16.1.6 Genotyping the GVCF Files

Finally, use GenotypeGVCFs to genotype the combined GVCF files:

gatk GenotypeGVCFs \
    -R ../../data/reference/plasmodium_falciparum_3D7.fasta \
    -V samples_combined.g.vcf.gz \
    -O samples_combined.vcf.gz

16.2 Example results using for loops

16.2.1 Initial Setup and Environment

Activate your Fa5 conda environment:

conda activate Fa5

You can automate the mapping of multiple paired-end FASTQ files using a for loop.
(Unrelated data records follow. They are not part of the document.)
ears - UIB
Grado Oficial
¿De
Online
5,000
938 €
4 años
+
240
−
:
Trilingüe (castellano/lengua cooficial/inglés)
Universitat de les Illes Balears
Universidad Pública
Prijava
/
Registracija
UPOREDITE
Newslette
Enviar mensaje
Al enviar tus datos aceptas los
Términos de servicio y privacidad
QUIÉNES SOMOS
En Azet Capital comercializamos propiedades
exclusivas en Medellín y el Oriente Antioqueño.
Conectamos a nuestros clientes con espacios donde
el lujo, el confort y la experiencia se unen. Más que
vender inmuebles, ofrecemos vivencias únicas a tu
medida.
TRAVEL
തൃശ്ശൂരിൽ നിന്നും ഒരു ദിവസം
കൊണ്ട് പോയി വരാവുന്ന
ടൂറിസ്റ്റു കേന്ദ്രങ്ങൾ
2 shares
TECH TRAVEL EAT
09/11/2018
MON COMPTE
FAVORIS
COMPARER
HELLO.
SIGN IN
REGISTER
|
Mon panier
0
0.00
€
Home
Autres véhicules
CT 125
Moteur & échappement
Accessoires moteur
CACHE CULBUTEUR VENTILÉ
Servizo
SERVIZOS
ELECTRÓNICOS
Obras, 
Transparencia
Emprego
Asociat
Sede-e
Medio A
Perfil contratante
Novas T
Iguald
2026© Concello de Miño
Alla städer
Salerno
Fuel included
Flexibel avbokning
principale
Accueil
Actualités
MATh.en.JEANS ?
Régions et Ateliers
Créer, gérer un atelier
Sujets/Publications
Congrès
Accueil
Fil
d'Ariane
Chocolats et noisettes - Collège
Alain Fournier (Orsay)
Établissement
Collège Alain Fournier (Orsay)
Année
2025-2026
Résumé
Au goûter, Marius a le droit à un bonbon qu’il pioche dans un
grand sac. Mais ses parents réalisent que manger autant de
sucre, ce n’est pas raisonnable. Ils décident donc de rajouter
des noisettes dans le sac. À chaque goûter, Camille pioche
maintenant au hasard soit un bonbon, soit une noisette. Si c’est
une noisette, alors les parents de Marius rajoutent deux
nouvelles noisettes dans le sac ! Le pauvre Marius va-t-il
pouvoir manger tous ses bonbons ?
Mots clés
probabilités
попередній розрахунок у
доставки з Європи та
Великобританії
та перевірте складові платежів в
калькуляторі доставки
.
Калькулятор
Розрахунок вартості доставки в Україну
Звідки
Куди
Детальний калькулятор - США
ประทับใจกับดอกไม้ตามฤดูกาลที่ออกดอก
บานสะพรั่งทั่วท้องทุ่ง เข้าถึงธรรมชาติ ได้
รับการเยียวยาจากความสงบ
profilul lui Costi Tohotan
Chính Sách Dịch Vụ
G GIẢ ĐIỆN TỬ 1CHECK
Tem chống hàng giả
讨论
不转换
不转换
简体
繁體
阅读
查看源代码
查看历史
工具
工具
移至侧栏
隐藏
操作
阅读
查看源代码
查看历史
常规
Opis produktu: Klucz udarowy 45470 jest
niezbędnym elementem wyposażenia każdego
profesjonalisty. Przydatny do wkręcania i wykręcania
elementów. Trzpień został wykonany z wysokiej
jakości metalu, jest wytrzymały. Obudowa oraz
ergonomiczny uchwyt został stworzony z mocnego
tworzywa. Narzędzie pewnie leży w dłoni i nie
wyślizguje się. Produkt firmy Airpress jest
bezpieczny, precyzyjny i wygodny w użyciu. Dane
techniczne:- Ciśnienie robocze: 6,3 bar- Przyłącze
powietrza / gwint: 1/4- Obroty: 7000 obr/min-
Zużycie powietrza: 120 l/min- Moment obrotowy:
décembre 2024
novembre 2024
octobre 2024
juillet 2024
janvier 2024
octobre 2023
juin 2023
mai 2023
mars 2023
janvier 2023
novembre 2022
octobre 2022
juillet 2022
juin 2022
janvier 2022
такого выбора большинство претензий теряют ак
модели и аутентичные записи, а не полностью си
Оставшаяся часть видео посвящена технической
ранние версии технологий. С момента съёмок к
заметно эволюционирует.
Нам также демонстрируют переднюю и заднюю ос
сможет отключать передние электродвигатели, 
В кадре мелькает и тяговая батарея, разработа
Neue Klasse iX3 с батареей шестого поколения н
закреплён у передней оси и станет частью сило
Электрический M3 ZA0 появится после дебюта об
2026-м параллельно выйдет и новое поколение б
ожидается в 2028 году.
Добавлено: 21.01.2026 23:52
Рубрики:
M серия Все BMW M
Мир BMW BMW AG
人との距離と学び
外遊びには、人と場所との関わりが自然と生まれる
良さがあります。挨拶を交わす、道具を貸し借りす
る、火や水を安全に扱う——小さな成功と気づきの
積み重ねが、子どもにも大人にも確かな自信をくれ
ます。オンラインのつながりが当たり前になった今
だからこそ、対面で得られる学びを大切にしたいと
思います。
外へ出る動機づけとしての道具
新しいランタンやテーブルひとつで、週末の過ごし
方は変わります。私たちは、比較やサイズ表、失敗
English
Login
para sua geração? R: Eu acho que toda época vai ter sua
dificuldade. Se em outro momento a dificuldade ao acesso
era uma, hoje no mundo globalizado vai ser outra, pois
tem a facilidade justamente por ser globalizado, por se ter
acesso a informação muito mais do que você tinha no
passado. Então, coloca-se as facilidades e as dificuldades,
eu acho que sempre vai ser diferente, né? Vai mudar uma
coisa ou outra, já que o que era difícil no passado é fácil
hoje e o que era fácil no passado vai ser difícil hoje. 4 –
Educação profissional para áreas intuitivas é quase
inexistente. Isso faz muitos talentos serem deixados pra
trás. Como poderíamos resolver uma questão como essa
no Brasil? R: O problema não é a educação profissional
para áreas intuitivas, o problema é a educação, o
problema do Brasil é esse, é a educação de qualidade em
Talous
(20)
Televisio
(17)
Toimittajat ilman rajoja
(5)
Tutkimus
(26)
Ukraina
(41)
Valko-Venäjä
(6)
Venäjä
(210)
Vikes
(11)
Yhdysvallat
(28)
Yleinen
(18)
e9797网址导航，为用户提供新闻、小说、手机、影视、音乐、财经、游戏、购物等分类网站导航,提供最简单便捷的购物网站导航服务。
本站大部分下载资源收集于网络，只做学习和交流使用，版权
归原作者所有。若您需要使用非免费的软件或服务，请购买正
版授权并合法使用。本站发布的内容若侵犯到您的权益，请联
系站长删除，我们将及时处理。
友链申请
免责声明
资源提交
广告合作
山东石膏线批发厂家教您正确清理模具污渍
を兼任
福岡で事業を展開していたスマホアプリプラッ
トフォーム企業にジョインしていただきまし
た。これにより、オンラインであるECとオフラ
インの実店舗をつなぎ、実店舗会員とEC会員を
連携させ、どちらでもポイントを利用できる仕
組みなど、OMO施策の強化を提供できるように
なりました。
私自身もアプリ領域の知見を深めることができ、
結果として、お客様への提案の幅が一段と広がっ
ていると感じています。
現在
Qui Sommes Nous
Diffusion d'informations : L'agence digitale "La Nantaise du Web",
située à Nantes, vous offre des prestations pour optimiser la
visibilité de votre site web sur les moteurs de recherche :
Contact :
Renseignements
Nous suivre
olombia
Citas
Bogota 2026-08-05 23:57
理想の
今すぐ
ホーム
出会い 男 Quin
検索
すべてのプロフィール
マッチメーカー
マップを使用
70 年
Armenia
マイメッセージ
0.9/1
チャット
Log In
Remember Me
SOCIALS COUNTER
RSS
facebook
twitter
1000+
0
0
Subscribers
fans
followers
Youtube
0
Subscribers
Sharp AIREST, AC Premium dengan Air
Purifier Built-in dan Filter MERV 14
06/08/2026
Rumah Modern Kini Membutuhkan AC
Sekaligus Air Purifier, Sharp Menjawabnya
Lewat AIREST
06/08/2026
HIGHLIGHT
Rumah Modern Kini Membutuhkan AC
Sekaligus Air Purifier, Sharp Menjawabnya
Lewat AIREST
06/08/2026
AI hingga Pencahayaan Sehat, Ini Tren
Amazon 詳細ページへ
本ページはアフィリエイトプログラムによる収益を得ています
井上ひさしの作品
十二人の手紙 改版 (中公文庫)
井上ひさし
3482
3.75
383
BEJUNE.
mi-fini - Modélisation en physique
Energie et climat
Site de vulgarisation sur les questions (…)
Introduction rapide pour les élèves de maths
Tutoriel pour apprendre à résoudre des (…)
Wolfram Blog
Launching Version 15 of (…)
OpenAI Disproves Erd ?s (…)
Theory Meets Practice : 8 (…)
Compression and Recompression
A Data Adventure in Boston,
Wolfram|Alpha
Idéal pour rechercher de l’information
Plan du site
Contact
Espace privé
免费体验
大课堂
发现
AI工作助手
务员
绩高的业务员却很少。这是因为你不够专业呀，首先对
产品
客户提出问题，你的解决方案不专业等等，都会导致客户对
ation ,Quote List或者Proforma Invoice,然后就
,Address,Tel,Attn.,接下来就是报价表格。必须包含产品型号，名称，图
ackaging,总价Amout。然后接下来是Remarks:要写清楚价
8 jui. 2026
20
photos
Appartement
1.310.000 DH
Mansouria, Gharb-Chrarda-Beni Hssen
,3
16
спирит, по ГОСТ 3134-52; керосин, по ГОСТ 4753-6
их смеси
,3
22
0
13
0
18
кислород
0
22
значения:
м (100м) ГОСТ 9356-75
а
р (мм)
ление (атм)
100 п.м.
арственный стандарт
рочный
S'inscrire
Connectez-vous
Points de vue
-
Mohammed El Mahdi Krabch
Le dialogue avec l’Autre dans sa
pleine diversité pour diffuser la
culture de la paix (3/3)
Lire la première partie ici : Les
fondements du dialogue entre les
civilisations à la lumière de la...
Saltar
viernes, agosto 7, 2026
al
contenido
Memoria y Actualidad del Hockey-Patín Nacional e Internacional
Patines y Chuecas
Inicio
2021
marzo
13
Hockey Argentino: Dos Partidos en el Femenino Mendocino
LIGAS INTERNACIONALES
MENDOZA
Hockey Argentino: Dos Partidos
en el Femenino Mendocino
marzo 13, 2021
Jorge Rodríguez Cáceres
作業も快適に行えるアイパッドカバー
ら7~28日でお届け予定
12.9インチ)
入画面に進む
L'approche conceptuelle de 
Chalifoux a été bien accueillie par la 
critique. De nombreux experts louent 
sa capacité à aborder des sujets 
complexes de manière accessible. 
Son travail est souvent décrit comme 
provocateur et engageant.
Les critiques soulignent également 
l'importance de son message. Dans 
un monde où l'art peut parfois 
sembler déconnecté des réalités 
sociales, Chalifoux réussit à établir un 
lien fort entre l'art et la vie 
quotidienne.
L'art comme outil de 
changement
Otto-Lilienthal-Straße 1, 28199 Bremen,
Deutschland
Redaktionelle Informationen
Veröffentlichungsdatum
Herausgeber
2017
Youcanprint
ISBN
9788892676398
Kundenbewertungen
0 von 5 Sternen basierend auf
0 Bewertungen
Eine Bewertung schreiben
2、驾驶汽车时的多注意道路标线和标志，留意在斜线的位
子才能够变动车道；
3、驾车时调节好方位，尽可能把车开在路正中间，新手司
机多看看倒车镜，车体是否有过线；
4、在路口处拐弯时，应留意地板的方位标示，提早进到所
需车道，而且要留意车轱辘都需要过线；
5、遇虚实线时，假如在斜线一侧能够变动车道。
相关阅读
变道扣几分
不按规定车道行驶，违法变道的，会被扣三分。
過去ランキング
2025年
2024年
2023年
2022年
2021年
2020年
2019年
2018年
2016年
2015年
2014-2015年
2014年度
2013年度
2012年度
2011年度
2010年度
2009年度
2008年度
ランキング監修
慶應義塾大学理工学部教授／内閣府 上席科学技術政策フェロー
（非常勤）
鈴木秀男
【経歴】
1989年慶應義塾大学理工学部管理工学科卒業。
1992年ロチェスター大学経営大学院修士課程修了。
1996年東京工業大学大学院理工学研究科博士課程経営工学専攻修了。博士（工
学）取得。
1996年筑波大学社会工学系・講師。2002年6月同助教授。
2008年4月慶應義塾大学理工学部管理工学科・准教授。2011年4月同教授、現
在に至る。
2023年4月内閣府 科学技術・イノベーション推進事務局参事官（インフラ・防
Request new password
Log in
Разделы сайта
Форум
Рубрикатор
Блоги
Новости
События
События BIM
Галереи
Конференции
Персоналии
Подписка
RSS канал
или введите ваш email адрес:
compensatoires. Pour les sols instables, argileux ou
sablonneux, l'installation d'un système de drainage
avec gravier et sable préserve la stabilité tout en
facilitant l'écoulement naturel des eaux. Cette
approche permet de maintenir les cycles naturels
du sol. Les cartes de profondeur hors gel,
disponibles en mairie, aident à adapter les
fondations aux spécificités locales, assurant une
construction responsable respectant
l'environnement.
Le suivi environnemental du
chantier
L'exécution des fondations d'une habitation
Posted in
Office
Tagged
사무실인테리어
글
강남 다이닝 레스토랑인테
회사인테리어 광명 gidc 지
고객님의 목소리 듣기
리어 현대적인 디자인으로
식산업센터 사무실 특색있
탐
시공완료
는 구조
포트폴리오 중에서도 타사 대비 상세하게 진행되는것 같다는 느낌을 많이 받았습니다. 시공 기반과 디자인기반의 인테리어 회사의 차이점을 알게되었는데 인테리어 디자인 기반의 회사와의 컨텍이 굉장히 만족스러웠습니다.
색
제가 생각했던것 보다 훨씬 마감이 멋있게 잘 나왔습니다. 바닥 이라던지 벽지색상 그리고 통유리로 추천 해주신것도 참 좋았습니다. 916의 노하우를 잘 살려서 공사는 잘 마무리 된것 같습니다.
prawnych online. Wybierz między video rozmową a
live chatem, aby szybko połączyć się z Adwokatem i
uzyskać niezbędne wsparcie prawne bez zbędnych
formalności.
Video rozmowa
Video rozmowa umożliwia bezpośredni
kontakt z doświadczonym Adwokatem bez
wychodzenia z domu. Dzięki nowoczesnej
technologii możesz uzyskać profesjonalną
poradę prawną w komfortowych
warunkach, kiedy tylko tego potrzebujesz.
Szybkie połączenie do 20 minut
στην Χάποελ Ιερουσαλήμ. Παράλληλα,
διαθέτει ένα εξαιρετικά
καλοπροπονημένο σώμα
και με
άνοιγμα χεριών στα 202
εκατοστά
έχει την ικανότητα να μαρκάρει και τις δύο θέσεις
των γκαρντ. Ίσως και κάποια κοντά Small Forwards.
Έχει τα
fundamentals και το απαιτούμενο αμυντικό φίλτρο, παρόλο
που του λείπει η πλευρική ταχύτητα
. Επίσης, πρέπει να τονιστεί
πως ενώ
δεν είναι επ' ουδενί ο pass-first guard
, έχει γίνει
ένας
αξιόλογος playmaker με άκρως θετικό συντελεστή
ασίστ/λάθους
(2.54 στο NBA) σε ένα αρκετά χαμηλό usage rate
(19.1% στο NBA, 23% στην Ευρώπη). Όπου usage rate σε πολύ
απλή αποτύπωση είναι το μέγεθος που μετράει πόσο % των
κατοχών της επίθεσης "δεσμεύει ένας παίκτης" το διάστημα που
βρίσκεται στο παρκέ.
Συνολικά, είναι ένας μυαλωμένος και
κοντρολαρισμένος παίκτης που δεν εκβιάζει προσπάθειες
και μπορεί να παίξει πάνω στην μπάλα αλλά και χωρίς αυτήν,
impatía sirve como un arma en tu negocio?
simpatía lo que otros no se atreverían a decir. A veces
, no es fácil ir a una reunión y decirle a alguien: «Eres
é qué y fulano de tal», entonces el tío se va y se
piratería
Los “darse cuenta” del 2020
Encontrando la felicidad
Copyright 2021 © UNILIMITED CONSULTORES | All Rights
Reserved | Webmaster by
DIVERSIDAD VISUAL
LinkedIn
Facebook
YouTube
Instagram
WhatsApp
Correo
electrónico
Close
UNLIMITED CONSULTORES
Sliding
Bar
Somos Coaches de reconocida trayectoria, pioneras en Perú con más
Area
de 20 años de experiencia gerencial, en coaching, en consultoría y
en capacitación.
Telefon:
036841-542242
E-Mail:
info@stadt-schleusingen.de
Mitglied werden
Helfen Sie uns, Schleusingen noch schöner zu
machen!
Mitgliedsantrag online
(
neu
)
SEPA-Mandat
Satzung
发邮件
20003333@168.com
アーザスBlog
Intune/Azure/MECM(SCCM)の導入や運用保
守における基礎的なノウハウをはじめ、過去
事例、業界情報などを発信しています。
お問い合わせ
Start by navigating to the directory containing the reference genome:


cd ~/Desktop/Fa/FA5-bioinformatics/training/results/bwa
# we first put the absolute path to the reference genome in a variable
ref=/home/bioinfo1/Desktop/Fa/FA5-bioinformatics/training/data/reference/plasmodium_falciparum_3D7.fasta


for fastq_file_R1 in ../../data/fastq/*_L001_R1.trim.fastq.gz
do
  
  sample=$(basename ${fastq_file_R1} _L001_R1.trim.fastq.gz)
  fastq_file_R2=${fastq_file_R1/_R1.trim.fastq.gz/_R2.trim.fastq.gz}
  echo "Processing: ${sample}"
  
  bwa mem \
    "${ref}" \
    "${fastq_file_R1}" \
    "${fastq_file_R2}" \
    -t 4 \
    -Y -K 100000000 \
    -R "@RG\tID:L001\tPL:ILLUMINA\tSM:${sample}" \
    -o "${sample}.sam"
done

After mapping, sort the resulting SAM files and convert them into BAM files:

for sam_file in *.sam
do
  bam_file=${sam_file/.sam/.sorted.bam}
  samtools sort -o ${bam_file} ${sam_file}
done

16.2.2 variant calling with GATK

Ensure the reference genome is indexed properly, and index the sorted BAM files for variant calling:

cd ~Desktop/Fa/FA5-bioinformatics/training/data/reference/
samtools faidx plasmodium_falciparum_3D7.fasta
gatk CreateSequenceDictionary -R plasmodium_falciparum_3D7.fasta

cd cd ~/Desktop/Fa/FA5-bioinformatics/training/results/bwa
for bam_file in *.sorted.bam; do
  samtools index ${bam_file}
done

16.2.3 Running GATK HaplotypeCaller for Multiple Samples

Now, create a directory for VCF files and run HaplotypeCaller for each BAM file:

cd ~/Desktop/Fa/FA5-bioinformatics/training/results/
mkdir vcf

for bam_file in *.sorted.bam; do
  sample=$(basename ${bam_file} .sorted.bam)
  gatk HaplotypeCaller \
    -R ../../data/reference/plasmodium_falciparum_3D7.fasta \
    -I ${bam_file} \
    -O ../vcf/${sample}.g.vcf.gz \
    -ERC GVCF
done

After calling variants, you can combine the resulting GVCF files into a cohort file:


gatk CombineGVCFs \
   -R ../../data/reference/plasmodium_falciparum_3D7.fasta \
   --variant PF0080_S44.g.vcf.gz \
   --variant PF0097_S43.g.vcf.gz \
   --variant PF0157_S55.g.vcf.gz \
   --variant PF0275_S68.g.vcf.gz \
   --variant PF0302_S20.g.vcf.gz \
   -O samples_combined.g.vcf.gz

16.2.4 Genotyping the Combined GVCF Files

Finally, run GenotypeGVCFs to generate a VCF file with the genotyped variants:

gatk GenotypeGVCFs \
    -R ../../data/reference/plasmodium_falciparum_3D7.fasta \
    -V samples_combined.g.vcf.gz \
    -O samples_combined.vcf.gz

This approach uses loops to automate the process, which is especially useful when working with multiple samples. Example scripts for automation can also be found in the ./training/scripts/ directory.